A closer look at the Monroe lab
After being a faculty member at Syracuse University in New York for seven years, Monroe is eager to bring her expertise back home. Both she and her husband are Aggies and native Texans, with family throughout the state.
"There's so much happening, there's so much energy, so much growth, so many people doing so many cool things," Monroe said. "I think A&M has a really good infrastructure for innovation and commercialization."
In her lab in the Emerging Technologies Building, Monroe develops new materials to improve wound healing, creating solutions that range from bandages to wound-filling foams.
"My research is focused on making biomaterials to help address a range of wound healing applications, from stopping bleeding in traumatic wounds to preventing infections and even designing materials that actually drive forward the healing process," Monroe said. "Basically, the full spectrum of healing from initial injury and stabilizing the patient to seeing that the wound is fully healed."
Monroe's research uses biomaterials ranging from water-absorbing hydrogels to shape-changing polymers, each tailored for a specific type of wound treatment.
My research is focused on making biomaterials to help address a range of wound healing applications, from stopping bleeding in traumatic wounds to preventing infections and even designing materials that actually drive forward the healing process.

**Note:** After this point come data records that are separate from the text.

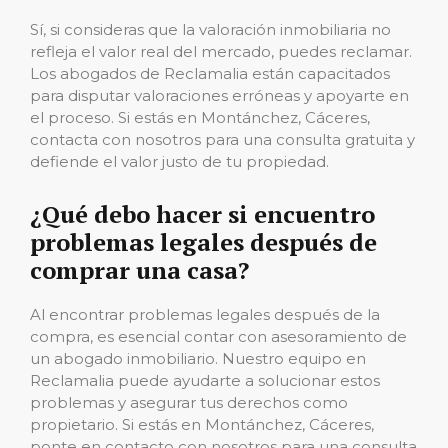
Sí, si consideras que la valoración inmobiliaria no
refleja el valor real del mercado, puedes reclamar.
Los abogados de Reclamalia están capacitados
para disputar valoraciones erróneas y apoyarte en
el proceso. Si estás en Montánchez, Cáceres,
contacta con nosotros para una consulta gratuita y
defiende el valor justo de tu propiedad.
¿Qué debo hacer si encuentro
problemas legales después de
comprar una casa?
Al encontrar problemas legales después de la
compra, es esencial contar con asesoramiento de
un abogado inmobiliario. Nuestro equipo en
Reclamalia puede ayudarte a solucionar estos
problemas y asegurar tus derechos como
propietario. Si estás en Montánchez, Cáceres,
ponte en contacto con nosotros para una consulta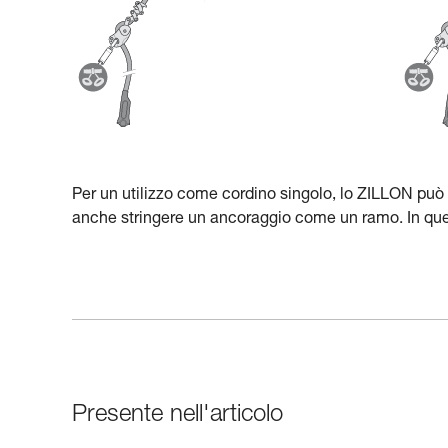
Per un utilizzo come cordino singolo, lo ZILLON può
anche stringere un ancoraggio come un ramo. In ques
Presente nell'articolo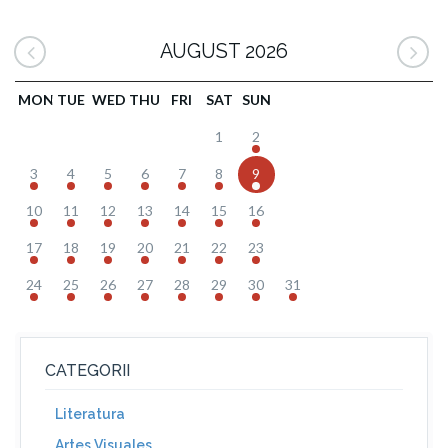
AUGUST 2026
MON
TUE
WED
THU
FRI
SAT
SUN
1
2
3
4
5
6
7
8
9
10
11
12
13
14
15
16
17
18
19
20
21
22
23
24
25
26
27
28
29
30
31
CATEGORII
Literatura
Artes Visuales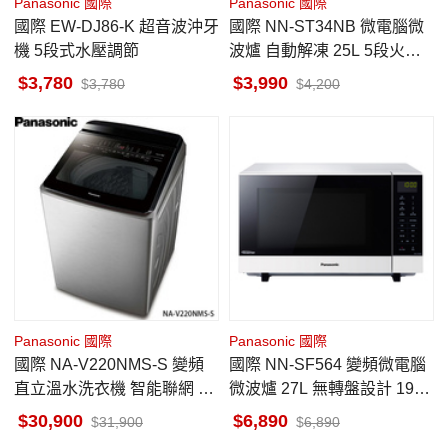
Panasonic 國際
Panasonic 國際
國際 EW-DJ86-K 超音波沖牙
國際 NN-ST34NB 微電腦微
機 5段式水壓調節
波爐 自動解凍 25L 5段火力
調節 多段連動烹調
3,780
3,990
3,780
4,200
Panasonic 國際
Panasonic 國際
國際 NA-V220NMS-S 變頻
國際 NN-SF564 變頻微電腦
直立溫水洗衣機 智能聯網 22
微波爐 27L 無轉盤設計 19道
kg 不鏽鋼 金級省水標章
自動料理
30,900
6,890
31,900
6,890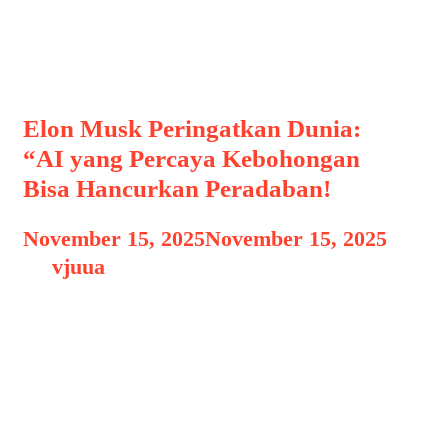
elon musk
Elon Musk Peringatkan Dunia:
“AI yang Percaya Kebohongan
Bisa Hancurkan Peradaban!
November 15, 2025
November 15, 2025
by
vjuua
Perkembangan kecerdasan buatan (AI)
yang begitu pesat dalam satu dekade
terakhir menghadirkan peluang luar
biasa bagi dunia. Mulai dari otomasi
industri, transportasi pintar, hingga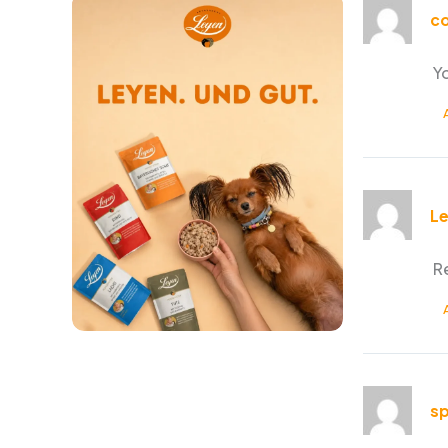
co
Y
Le
R
sp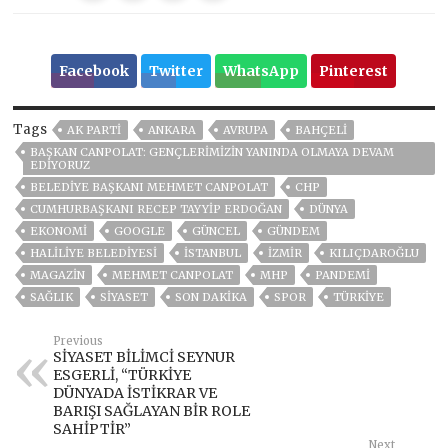
Facebook
Twitter
WhatsApp
Pinterest
Tags
AK PARTİ
ANKARA
AVRUPA
BAHÇELİ
BAŞKAN CANPOLAT: GENÇLERİMİZİN YANINDA OLMAYA DEVAM
EDİYORUZ
BELEDIYE BAŞKANI MEHMET CANPOLAT
CHP
CUMHURBAŞKANI RECEP TAYYIP ERDOĞAN
DÜNYA
EKONOMİ
GOOGLE
GÜNCEL
GÜNDEM
HALİLİYE BELEDİYESİ
ISTANBUL
İZMIR
KILIÇDAROĞLU
MAGAZİN
MEHMET CANPOLAT
MHP
PANDEMİ
SAĞLIK
SİYASET
SON DAKIKA
SPOR
TÜRKİYE
Previous
SİYASET BİLİMCİ SEYNUR
ESGERLİ, “TÜRKİYE
DÜNYADA İSTİKRAR VE
BARIŞI SAĞLAYAN BİR ROLE
SAHİPTİR”
Next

"We use a lot of materials called shape memory polymers, which are smart materials that you can synthesize in a primary shape, and then you program them in some way into a secondary temporary shape. They stay in that secondary shape until you apply some other type of stimulus, such as heat," Monroe said. "A lot of what we do with these shape memory polymers is make foams for large injuries like explosive blasts or gunshot wounds. These foams are kind of like a sponge, but you can squish them down to be really small. That lets you put them into the wound. Then, once they're heated up to body temperature, they go back to their primary shape and expand to fill up the wound and stop the bleeding."

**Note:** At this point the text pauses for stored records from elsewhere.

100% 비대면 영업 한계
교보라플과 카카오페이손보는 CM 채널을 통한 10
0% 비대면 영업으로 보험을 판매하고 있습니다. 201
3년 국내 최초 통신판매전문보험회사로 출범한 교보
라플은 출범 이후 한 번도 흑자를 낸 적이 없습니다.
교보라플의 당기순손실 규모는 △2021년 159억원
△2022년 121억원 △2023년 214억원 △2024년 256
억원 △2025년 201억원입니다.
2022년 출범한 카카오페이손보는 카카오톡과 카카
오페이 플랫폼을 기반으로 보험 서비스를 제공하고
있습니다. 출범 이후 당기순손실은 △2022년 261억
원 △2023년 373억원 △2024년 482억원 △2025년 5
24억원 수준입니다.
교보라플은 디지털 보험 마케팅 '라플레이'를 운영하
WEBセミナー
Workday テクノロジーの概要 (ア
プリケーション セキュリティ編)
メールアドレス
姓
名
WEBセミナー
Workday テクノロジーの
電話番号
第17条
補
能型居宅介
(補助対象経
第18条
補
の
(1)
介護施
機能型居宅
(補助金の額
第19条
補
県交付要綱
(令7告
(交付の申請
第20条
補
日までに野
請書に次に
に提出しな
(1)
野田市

Body temperature is only one trigger for shape memory polymers. Others can be programmed to react to bacteria, light or even magnetic fields. This versatility enables treatments for a wide range of wound types.
"One of my favorite projects that we're working on is a shape memory polymer that changes shape in the presence of bacteria," she said. "If there's no bacteria there, you put the dressing on the wound and it's just a static cover like a bandage. If there are bacteria in the wound, they induce a shape change and the dressing shrinks. First of all, that lets you see externally that an infection has started. But the other cool part of this is that that shape change actually prevents bacteria from sticking to the material, and if there's bacteria underneath it, it can dislodge them and make them easier to kill. If you come in and put in an antimicrobial or even an antibiotic, you can kill those bacteria much more easily than you could before when they were in their protective matrix."
Shape-changing bandages could play a crucial role in fighting antibiotic resistant bacteria, and Monroe’s collaborations with fellow Texas A&M researchers will enhance their effectiveness. Future designs may incorporate plant-based antimicrobials, such as phenolic acids, that would allow bandages to fight infection with a reduced risk of creating drug-resistant strains or molecules that change color as they change shape. The bandage of the future may come from Monroe's lab.
"The biomedical engineering department's emphasis on commercialization and getting translational research out the door — out of the lab and into the clinic — is something that's important to me as a biomedical engineer,” she said, “I don't want to just do stuff that's cool in the lab. I want to do stuff that actually makes a clinical impact."